From the records below, copy out exactly the lines from the one containing "4ÈME POOMSÉ DE" to the one containing "d’accessoires et de", both included. Add nothing else.

═════ PROVIDED MATERIAL ═════

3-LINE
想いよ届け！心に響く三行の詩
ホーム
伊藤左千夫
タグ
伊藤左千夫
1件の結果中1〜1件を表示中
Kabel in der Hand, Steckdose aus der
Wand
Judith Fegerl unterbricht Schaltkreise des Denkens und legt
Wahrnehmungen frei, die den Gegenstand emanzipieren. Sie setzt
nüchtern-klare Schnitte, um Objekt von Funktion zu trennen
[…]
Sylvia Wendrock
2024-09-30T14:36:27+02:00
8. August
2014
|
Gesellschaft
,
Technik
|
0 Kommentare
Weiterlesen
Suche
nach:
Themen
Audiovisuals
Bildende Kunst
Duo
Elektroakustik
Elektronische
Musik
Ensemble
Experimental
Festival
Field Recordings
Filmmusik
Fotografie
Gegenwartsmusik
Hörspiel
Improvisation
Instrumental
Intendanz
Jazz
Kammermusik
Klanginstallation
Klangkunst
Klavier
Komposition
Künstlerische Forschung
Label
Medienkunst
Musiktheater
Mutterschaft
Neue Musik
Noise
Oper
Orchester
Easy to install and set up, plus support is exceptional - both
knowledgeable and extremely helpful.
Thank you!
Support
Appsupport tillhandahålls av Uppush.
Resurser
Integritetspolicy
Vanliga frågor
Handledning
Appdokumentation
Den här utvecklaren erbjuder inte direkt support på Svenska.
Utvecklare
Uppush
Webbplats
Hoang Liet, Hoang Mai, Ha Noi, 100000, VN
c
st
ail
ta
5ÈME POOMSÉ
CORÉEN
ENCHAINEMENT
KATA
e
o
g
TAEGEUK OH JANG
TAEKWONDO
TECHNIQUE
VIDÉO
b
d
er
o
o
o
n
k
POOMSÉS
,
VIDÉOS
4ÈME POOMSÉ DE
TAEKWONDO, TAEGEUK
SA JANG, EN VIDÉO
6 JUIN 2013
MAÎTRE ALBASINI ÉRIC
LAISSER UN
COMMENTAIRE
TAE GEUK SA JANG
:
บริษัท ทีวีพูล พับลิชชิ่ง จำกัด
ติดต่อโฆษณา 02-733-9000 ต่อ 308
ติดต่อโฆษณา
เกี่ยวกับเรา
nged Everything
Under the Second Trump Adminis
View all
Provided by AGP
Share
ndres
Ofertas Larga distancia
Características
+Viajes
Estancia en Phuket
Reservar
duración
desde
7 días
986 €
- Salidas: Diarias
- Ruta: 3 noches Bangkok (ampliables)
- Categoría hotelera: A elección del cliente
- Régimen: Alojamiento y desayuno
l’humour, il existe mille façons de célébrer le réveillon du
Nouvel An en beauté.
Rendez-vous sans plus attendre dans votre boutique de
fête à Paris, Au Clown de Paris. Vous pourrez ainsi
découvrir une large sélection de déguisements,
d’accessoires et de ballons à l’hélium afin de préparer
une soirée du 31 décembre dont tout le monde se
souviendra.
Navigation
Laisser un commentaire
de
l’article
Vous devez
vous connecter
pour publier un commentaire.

═════

(SOLUTION FOR THIS PROBLEM)
4ÈME POOMSÉ DE
TAEKWONDO, TAEGEUK
SA JANG, EN VIDÉO
6 JUIN 2013
MAÎTRE ALBASINI ÉRIC
LAISSER UN
COMMENTAIRE
TAE GEUK SA JANG
:
บริษัท ทีวีพูล พับลิชชิ่ง จำกัด
ติดต่อโฆษณา 02-733-9000 ต่อ 308
ติดต่อโฆษณา
เกี่ยวกับเรา
nged Everything
Under the Second Trump Adminis
View all
Provided by AGP
Share
ndres
Ofertas Larga distancia
Características
+Viajes
Estancia en Phuket
Reservar
duración
desde
7 días
986 €
- Salidas: Diarias
- Ruta: 3 noches Bangkok (ampliables)
- Categoría hotelera: A elección del cliente
- Régimen: Alojamiento y desayuno
l’humour, il existe mille façons de célébrer le réveillon du
Nouvel An en beauté.
Rendez-vous sans plus attendre dans votre boutique de
fête à Paris, Au Clown de Paris. Vous pourrez ainsi
découvrir une large sélection de déguisements,
d’accessoires et de ballons à l’hélium afin de préparer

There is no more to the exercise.